What hangs over the hospi­tal isn’t the fear of death or hell but of be­ing for­got­ten, of dis­ap­pear­ing amid com­plete in­dif­fer­ence. The nar­ra­tor feels “the threat of one day be­ing di­luted like a com­mon so­lu­tion in the mur­der­ous hospi­tal air.” The only safe­guards against obliv­ion are the pa­tients’ fee­ble hu­man bonds, their shared bit­ter jokes, and their ex­hausted sol­i­dar­ity. When the nar­ra­tor’s clos­est friend, Le Cor­saire (he gets his nick­name be­cause he hails from the an­cient pi­rate city of Sale; Vergnaud trans­lates it as Rover, not quite fe­lic­i­tously), fi­nally leaves, he in­sists on giv­ing the nar­ra­tor a small basil plant.

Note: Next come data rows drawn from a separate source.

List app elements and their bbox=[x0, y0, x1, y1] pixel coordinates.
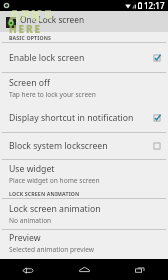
button[interactable]: Preview bbox=[0, 230, 168, 256]
button[interactable]: Home bbox=[56, 259, 112, 280]
staticText: APK bbox=[9, 4, 42, 25]
staticText: Use widget bbox=[9, 163, 55, 175]
button[interactable]: Screen off bbox=[0, 73, 168, 103]
button[interactable]: Recent apps bbox=[112, 259, 168, 280]
staticText: One Lock screen bbox=[20, 14, 85, 25]
staticText: No animation bbox=[9, 216, 52, 225]
button[interactable]: Display shortcut in notification bbox=[0, 103, 168, 132]
staticText: Place widget on home screen bbox=[9, 176, 100, 185]
button[interactable]: Enable lock screen bbox=[0, 43, 168, 72]
staticText: LOCK SCREEN ANIMATION bbox=[9, 190, 80, 197]
button[interactable]: Use widget bbox=[0, 160, 168, 188]
staticText: Lock screen animation bbox=[9, 203, 101, 215]
staticText: Display shortcut in notification bbox=[9, 112, 134, 124]
staticText: Selected animation preview bbox=[9, 245, 95, 254]
staticText: BASIC OPTIONS bbox=[9, 34, 52, 41]
staticText: Preview bbox=[9, 232, 41, 244]
staticText: Screen off bbox=[9, 77, 51, 89]
button[interactable]: Block system lockscreen bbox=[0, 133, 168, 159]
staticText: 12:17 bbox=[144, 0, 165, 11]
staticText: HERE bbox=[9, 22, 43, 36]
button[interactable]: Back bbox=[0, 259, 56, 280]
staticText: Tap here to lock your screen bbox=[9, 90, 96, 99]
staticText: Enable lock screen bbox=[9, 52, 85, 64]
button[interactable]: Lock screen animation bbox=[0, 199, 168, 229]
staticText: Block system lockscreen bbox=[9, 140, 108, 152]
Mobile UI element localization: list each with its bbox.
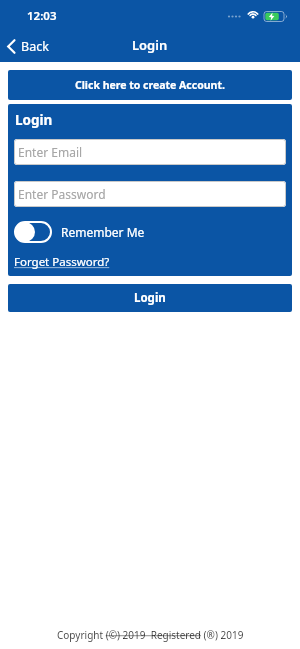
staticText: Click here to create Account.: [75, 78, 225, 92]
button[interactable]: Enter Email: [14, 139, 286, 165]
staticText: Back: [21, 38, 49, 55]
button[interactable]: Click here to create Account.: [8, 70, 292, 100]
button[interactable]: Forget Password?: [14, 254, 110, 270]
staticText: Remember Me: [61, 224, 145, 240]
staticText: Copyright (©) 2019 Registered (®) 2019: [57, 628, 244, 642]
staticText: Enter Password: [18, 186, 106, 202]
staticText: 12:03: [27, 8, 57, 24]
staticText: Login: [15, 111, 53, 129]
staticText: Login: [134, 290, 166, 306]
button[interactable]: Enter Password: [14, 181, 286, 207]
staticText: Login: [132, 36, 168, 54]
button[interactable]: Back: [6, 38, 49, 55]
button[interactable]: Login: [8, 284, 292, 312]
staticText: Enter Email: [18, 144, 83, 160]
button[interactable]: [14, 221, 52, 243]
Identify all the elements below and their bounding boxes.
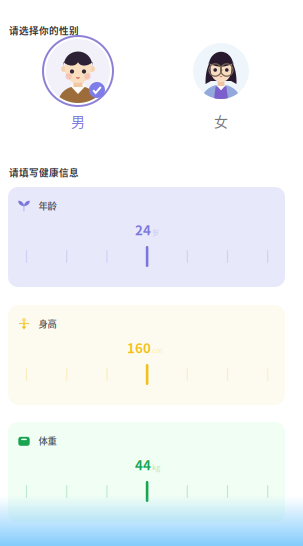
staticText: 女 — [214, 111, 228, 131]
staticText: cm — [152, 345, 163, 355]
staticText: 年龄 — [38, 199, 56, 212]
staticText: 岁 — [152, 227, 159, 237]
staticText: 24 — [135, 220, 151, 239]
staticText: 160 — [127, 338, 151, 357]
staticText: 身高 — [38, 317, 56, 330]
staticText: kg — [152, 462, 160, 472]
button[interactable]: 女 — [166, 33, 276, 137]
staticText: 体重 — [38, 434, 56, 447]
button[interactable]: 男 — [23, 33, 133, 137]
staticText: 男 — [71, 111, 85, 131]
staticText: 请填写健康信息 — [9, 165, 79, 179]
staticText: 请选择你的性别 — [9, 23, 79, 37]
staticText: 44 — [135, 455, 151, 474]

Basil, he ex­plains, is

the plant of the Prophet and sailors, it’s an eye open to the fu­ture, the farmer’s crys­tal ball . . . . You just need to plant it in a lit­tle bit of dirt and wa­ter it, a few drops will keep it alive for a hu­man eter­nity. I’m en­trust­ing it to you, take care of it like it’s your flesh and blood. As long as it doesn’t wither, I’ll live, and if one day its green petals fade, well then . . .

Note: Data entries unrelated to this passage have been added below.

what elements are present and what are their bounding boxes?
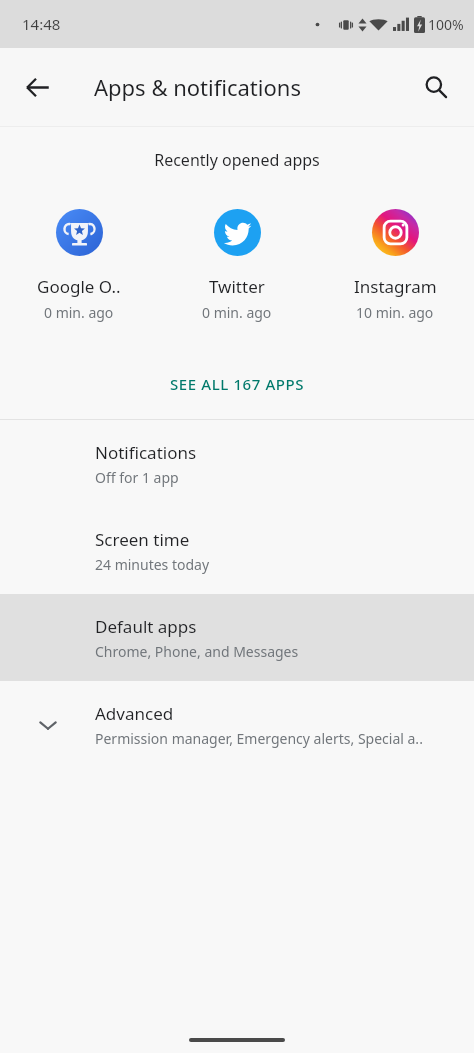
staticText: 14:48 (22, 14, 61, 34)
staticText: 0 min. ago (202, 303, 272, 322)
staticText: Advanced (95, 702, 174, 725)
staticText: Instagram (354, 275, 437, 298)
staticText: Notifications (95, 441, 197, 464)
staticText: SEE ALL 167 APPS (170, 374, 305, 394)
staticText: 0 min. ago (44, 303, 114, 322)
staticText: Permission manager, Emergency alerts, Sp… (95, 729, 423, 748)
staticText: Google O.. (37, 275, 121, 298)
staticText: Twitter (209, 275, 265, 298)
button[interactable]: Instagram (316, 207, 474, 324)
button[interactable]: Search (410, 61, 462, 113)
staticText: Recently opened apps (0, 149, 474, 171)
button[interactable]: Notifications (0, 420, 474, 507)
button[interactable]: Google O.. (0, 207, 158, 324)
button[interactable]: Screen time (0, 507, 474, 594)
staticText: 24 minutes today (95, 555, 210, 574)
staticText: 10 min. ago (356, 303, 434, 322)
button[interactable]: Back (11, 61, 63, 113)
staticText: Screen time (95, 528, 190, 551)
staticText: Off for 1 app (95, 468, 179, 487)
button[interactable]: Default apps (0, 594, 474, 681)
button[interactable]: Twitter (158, 207, 316, 324)
staticText: Default apps (95, 615, 197, 638)
staticText: 100% (428, 15, 464, 34)
staticText: Chrome, Phone, and Messages (95, 642, 299, 661)
button[interactable]: Advanced (0, 681, 474, 768)
button[interactable]: SEE ALL 167 APPS (0, 366, 474, 402)
staticText: Apps & notifications (94, 72, 301, 102)
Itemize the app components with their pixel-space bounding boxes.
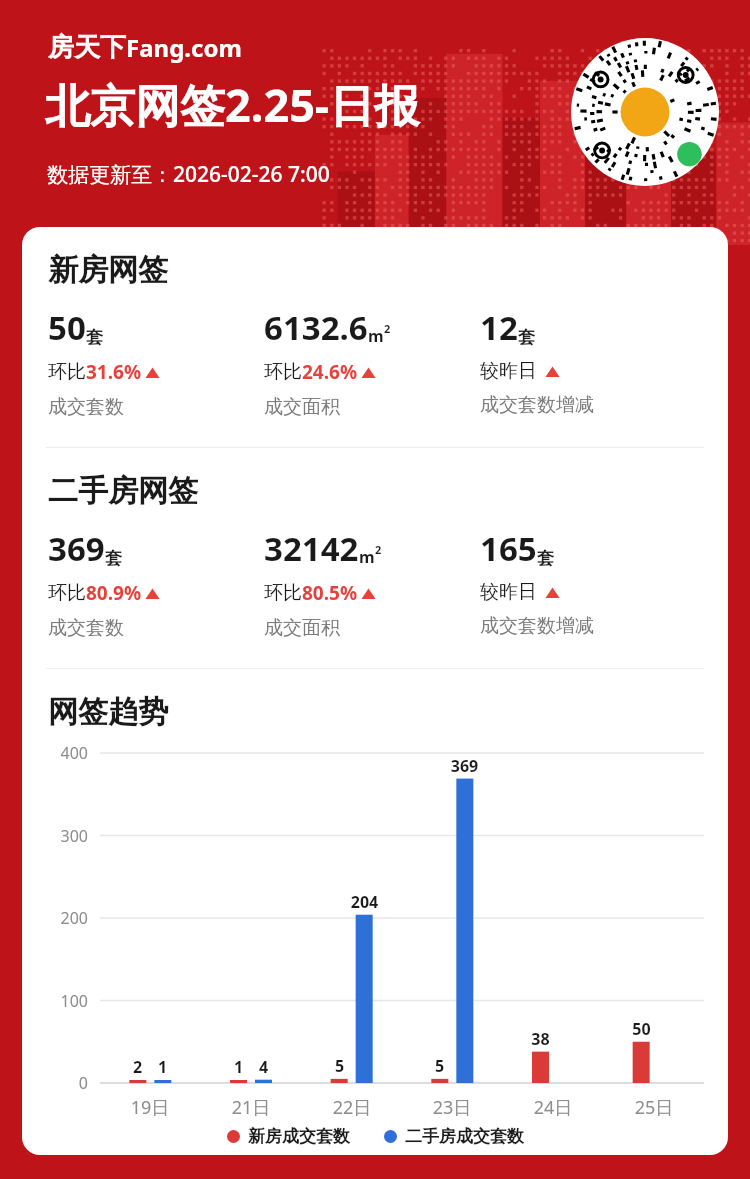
staticText: 12: [480, 305, 518, 350]
button[interactable]: Scan mini program code: [571, 38, 719, 186]
staticText: 24日: [517, 1095, 589, 1120]
staticText: 较昨日: [480, 359, 537, 383]
staticText: m: [359, 546, 375, 568]
staticText: 套: [86, 327, 103, 348]
staticText: 二手房成交套数: [405, 1126, 524, 1147]
staticText: 1: [216, 1056, 261, 1078]
staticText: 1: [140, 1056, 185, 1078]
staticText: 204: [342, 891, 387, 913]
staticText: 套: [518, 327, 535, 348]
staticText: 环比: [48, 581, 86, 605]
staticText: 22日: [316, 1095, 388, 1120]
staticText: 19日: [114, 1095, 186, 1120]
staticText: 新房成交套数: [248, 1126, 350, 1147]
staticText: 80.9%: [86, 580, 142, 606]
staticText: 5: [417, 1055, 462, 1077]
button[interactable]: 12: [480, 305, 718, 417]
staticText: 50: [619, 1018, 664, 1040]
staticText: 套: [537, 548, 554, 569]
staticText: 38: [518, 1028, 563, 1050]
staticText: 23日: [416, 1095, 488, 1120]
button[interactable]: 二手房成交套数: [384, 1126, 524, 1147]
staticText: 成交套数: [48, 616, 124, 640]
staticText: 房天下: [48, 31, 126, 64]
staticText: 成交套数增减: [480, 393, 594, 417]
staticText: 200: [40, 907, 88, 929]
staticText: 24.6%: [302, 359, 358, 385]
staticText: 成交套数: [48, 395, 124, 419]
staticText: 21日: [215, 1095, 287, 1120]
button[interactable]: 369: [48, 526, 264, 640]
staticText: 369: [48, 526, 105, 571]
button[interactable]: 165: [480, 526, 718, 638]
staticText: 31.6%: [86, 359, 142, 385]
staticText: 环比: [48, 360, 86, 384]
staticText: 80.5%: [302, 580, 358, 606]
staticText: 50: [48, 305, 86, 350]
staticText: 新房网签: [48, 251, 168, 289]
staticText: 0: [40, 1072, 88, 1094]
staticText: 369: [442, 755, 487, 777]
staticText: 32142: [264, 526, 359, 571]
staticText: 较昨日: [480, 580, 537, 604]
staticText: 2: [384, 321, 391, 336]
staticText: 成交面积: [264, 616, 340, 640]
button[interactable]: 32142: [264, 526, 480, 640]
staticText: 165: [480, 526, 537, 571]
staticText: m: [368, 325, 384, 347]
staticText: 2: [115, 1056, 160, 1078]
button[interactable]: 新房成交套数: [227, 1126, 350, 1147]
staticText: 套: [105, 548, 122, 569]
staticText: 数据更新至：2026-02-26 7:00: [47, 160, 330, 189]
staticText: 成交套数增减: [480, 614, 594, 638]
staticText: 4: [241, 1056, 286, 1078]
staticText: 2: [375, 542, 382, 557]
staticText: 环比: [264, 360, 302, 384]
staticText: 300: [40, 825, 88, 847]
staticText: 环比: [264, 581, 302, 605]
staticText: 5: [317, 1055, 362, 1077]
staticText: 成交面积: [264, 395, 340, 419]
staticText: 100: [40, 990, 88, 1012]
button[interactable]: 6132.6: [264, 305, 480, 419]
staticText: 6132.6: [264, 305, 368, 350]
staticText: 二手房网签: [48, 472, 198, 510]
staticText: 400: [40, 742, 88, 764]
staticText: Fang.com: [126, 31, 242, 64]
button[interactable]: 50: [48, 305, 264, 419]
staticText: 25日: [618, 1095, 690, 1120]
staticText: 网签趋势: [48, 693, 168, 731]
staticText: 北京网签2.25-日报: [45, 74, 420, 135]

The nar­ra­tor mocks his friend but, once he is gone, takes his trust se­ri­ously. On the last page, he makes clear it’s be­come part of the struc­ture of his days:

I slide un­der my blan­ket, think­ing that sleep will con­sume it­self like a burn­ing piece of pa­per. When there’s noth­ing but ashes left, I’ll once again wake up in the light of a new day and walk be­hind the veranda, to the spot where I planted basil leaves at the base of the wall.

Ahmed Boua­nani be­lieved that it is only by tend­ing what oth­ers have passed down to us, by pro­tect­ing their mem­o­ries, that we can find mean­ing and con­so­la­tion in this hard world. In the end, he seemed re­signed to be­ing for­got­ten him­self. Against the odds, he hasn’t been.